--- START ---

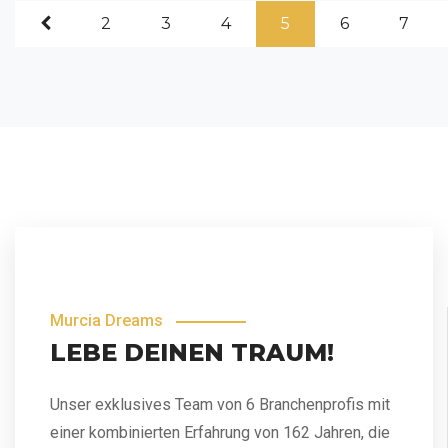
2
3
4
5
6
7
Murcia Dreams
LEBE DEINEN TRAUM!
Unser exklusives Team von 6 Branchenprofis mit
einer kombinierten Erfahrung von 162 Jahren, die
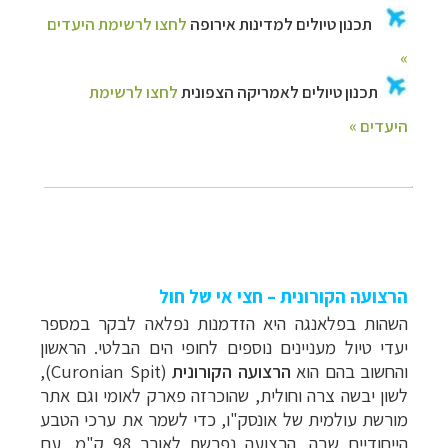
הרצועה הקורונית – חצי אי של חול
השהות בפלאנגה היא הזדמנות נפלאה לבקר במספר
יעדי טיול מעניינים נוספים לחופי הים הבלטי. הראשון
והחשוב בהם הוא
הרצועה הקורונית
(
Curonian Spit
),
לשון יבשה צרה וחולית, שהוכרזה פארק לאומי וגם אתר
מורשת עולמית של אונסק"ו, כדי לשמר את ערכי הטבע
הייחודיים שבה. הרצועה נפרשת לאורך 98 ק"מ, עם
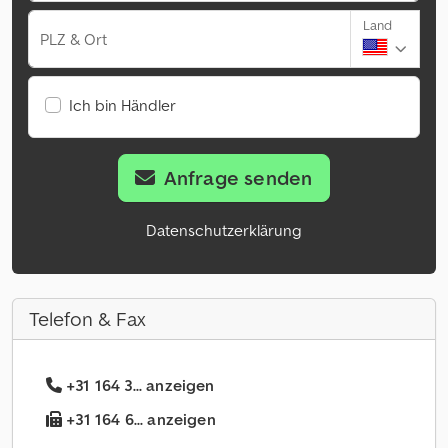
Land
PLZ & Ort
Ich bin Händler
Anfrage senden
Datenschutzerklärung
Telefon & Fax
+31 164 3... anzeigen
+31 164 6... anzeigen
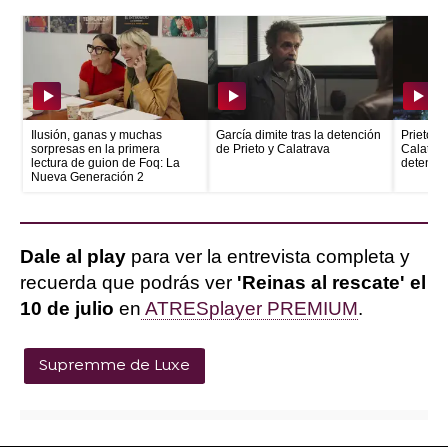
Ilusión, ganas y muchas
García dimite tras la detención
Prieto e
sorpresas en la primera
de Prieto y Calatrava
Calatrava
lectura de guion de Foq: La
detenid
Nueva Generación 2
Dale al play
para ver la entrevista completa y
recuerda que podrás ver
'Reinas al rescate' el
10 de julio
en
ATRESplayer PREMIUM
.
Supremme de Luxe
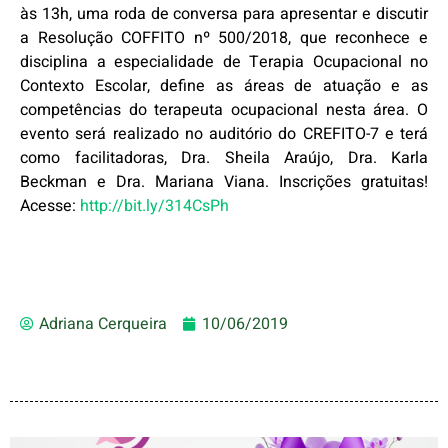
às 13h, uma roda de conversa para apresentar e discutir
a Resolução COFFITO nº 500/2018, que reconhece e
disciplina a especialidade de Terapia Ocupacional no
Contexto Escolar, define as áreas de atuação e as
competências do terapeuta ocupacional nesta área. O
evento será realizado no auditório do CREFITO-7 e terá
como facilitadoras, Dra. Sheila Araújo, Dra. Karla
Beckman e Dra. Mariana Viana. Inscrições gratuitas!
Acesse:
http://bit.ly/314CsPh
Adriana Cerqueira
10/06/2019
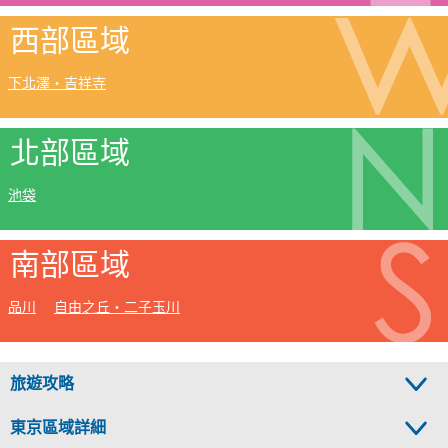
西部區域
下北澤・吉祥寺
北部區域
池袋
南部區域
品川
自由之丘・二子玉川
旅遊攻略
東京區域詳細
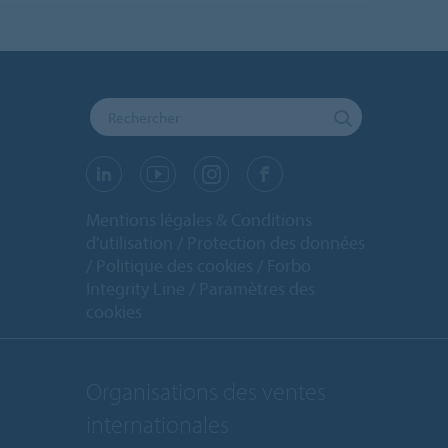
Mentions légales & Conditions
d'utilisation
Protection des données
Politique des cookies
Forbo
Integrity Line
Paramètres des
cookies
Organisations des ventes
internationales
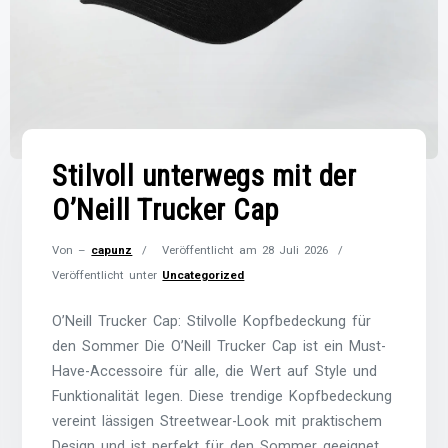
Stilvoll unterwegs mit der
O’Neill Trucker Cap
Von –
capunz
Veröffentlicht am
28 Juli 2026
Veröffentlicht unter
Uncategorized
O’Neill Trucker Cap: Stilvolle Kopfbedeckung für
den Sommer Die O’Neill Trucker Cap ist ein Must-
Have-Accessoire für alle, die Wert auf Style und
Funktionalität legen. Diese trendige Kopfbedeckung
vereint lässigen Streetwear-Look mit praktischem
Design und ist perfekt für den Sommer geeignet.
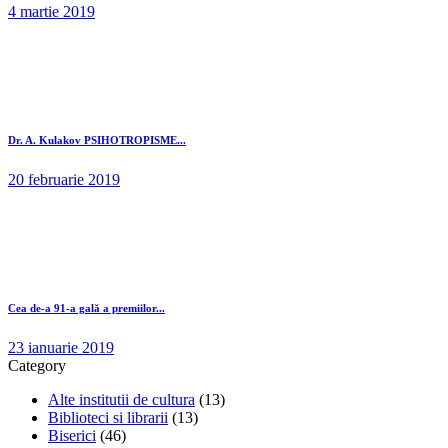
4 martie 2019
Dr. A. Kulakov PSIHOTROPISME...
20 februarie 2019
Cea de-a 91-a gală a premiilor...
23 ianuarie 2019
Category
Alte institutii de cultura
(13)
Biblioteci si librarii
(13)
Biserici
(46)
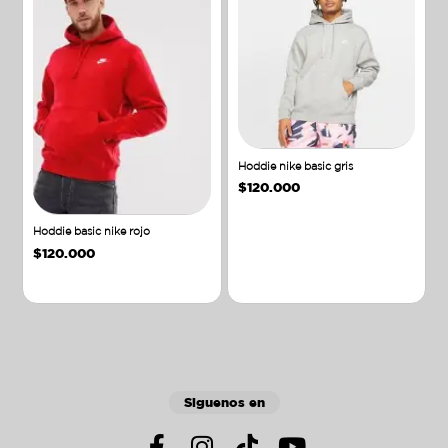
Hoddie nike basic gris
$
120.000
Hoddie basic nike rojo
$
120.000
Añadir al carrito
Añadir al carrito
Siguenos en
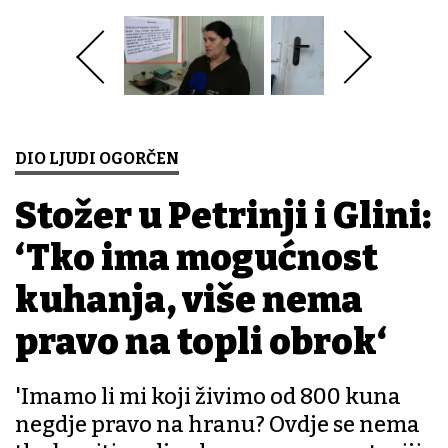
DIO LJUDI OGORČEN
Stožer u Petrinji i Glini:
‘Tko ima mogućnost
kuhanja, više nema
pravo na topli obrok‘
'Imamo li mi koji živimo od 800 kuna
negdje pravo na hranu? Ovdje se nema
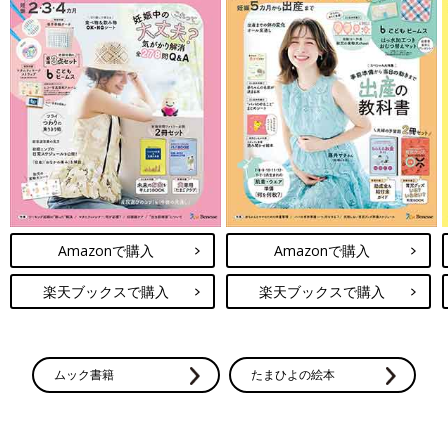
『たまごクラブ』『ひよこクラブ』の表紙になれるスタン
Amazonで購入
Amazonで購入
プ！
楽天ブックスで購入
楽天ブックスで購入
ムック書籍
たまひよの絵本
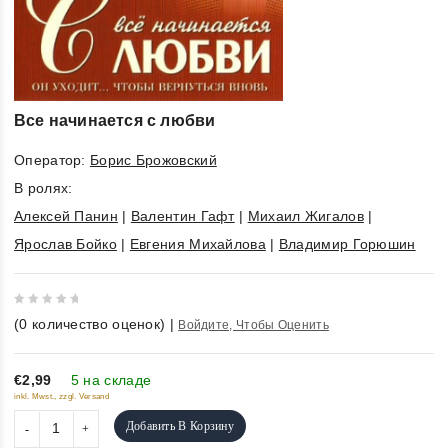
Все начинается с любви
Оператор:
Борис Брожовский
В ролях:
Алексей Панин
|
Валентин Гафт
|
Михаил Жигалов
|
Ярослав Бойко
|
Евгения Михайлова
|
Владимир Горюшин
0
(
0
количество оценок)
|
Войдите, Чтобы Оценить
out
of
5
€2,99
5 на складе
inkl. Mwst., zzgl. Versand
Добавить В Корзину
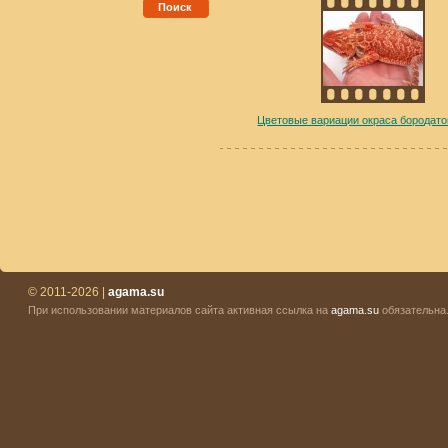
Поиск
Цветовые вариации окраса бородат
© 2011-2026 |
agama.su
При использовании материалов сайта активная ссылка на
agama.su
обязательна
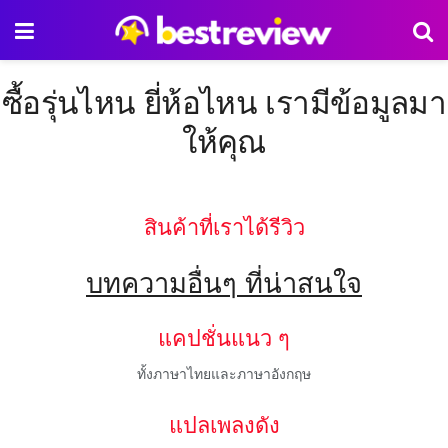
ซื้อรุ่นไหน ยี่ห้อไหน เรามีข้อมูลมา
ให้คุณ
สินค้าที่เราได้รีวิว
บทความอื่นๆ ที่น่าสนใจ
แคปชั่นแนว ๆ
ทั้งภาษาไทยและภาษาอังกฤษ
แปลเพลงดัง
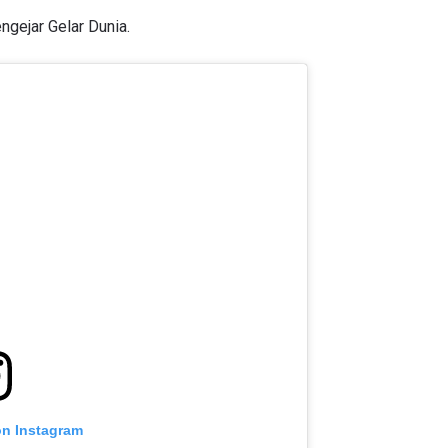
ngejar Gelar Dunia.
on Instagram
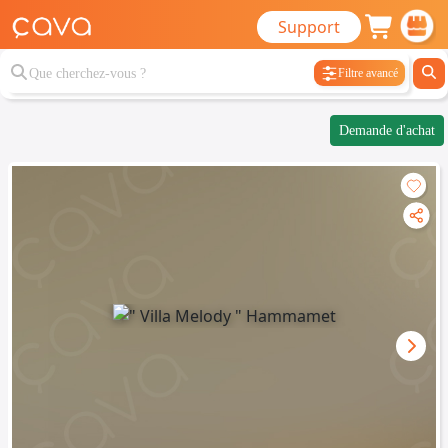
Support
Filtre avancé
Demande d'achat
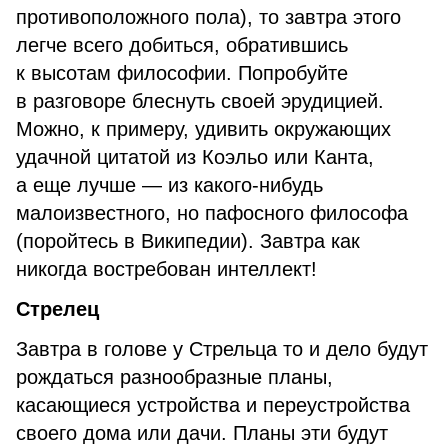
противоположного пола), то завтра этого
легче всего добиться, обратившись
к высотам философии. Попробуйте
в разговоре блеснуть своей эрудицией.
Можно, к примеру, удивить окружающих
удачной цитатой из Коэльо или Канта,
а еще лучше — из какого-нибудь
малоизвестного, но пафосного философа
(поройтесь в Википедии). Завтра как
никогда востребован интеллект!
Стрелец
Завтра в голове у Стрельца то и дело будут
рождаться разнообразные планы,
касающиеся устройства и переустройства
своего дома или дачи. Планы эти будут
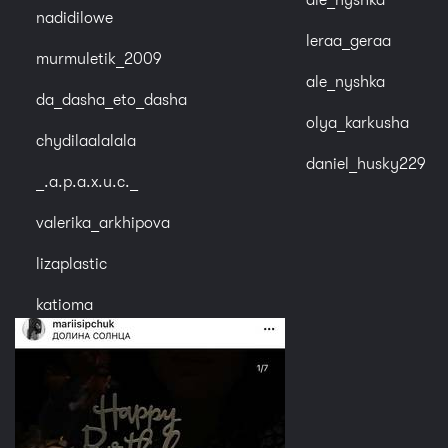
nadidilowe
leraa_geraa
murmuletik_2009
ale_nyshka
da_dasha_eto_dasha
olya_karkusha
chydilaalalala
daniel_husky229
_.a.p.a.x.u.c._
valerika_arkhipova
lizaplastic
katioma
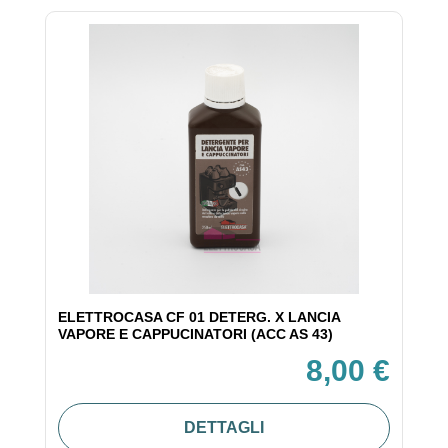
ELETTROCASA CF 01 DETERG. X LANCIA
VAPORE E CAPPUCINATORI (ACC AS 43)
8,00 €
DETTAGLI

--- END ---

What to do = Find the word "Veröffentlicht" in the records. Copy every line it appears in.

Finished exercise =
Veröffentlicht am
Veröffentlicht unter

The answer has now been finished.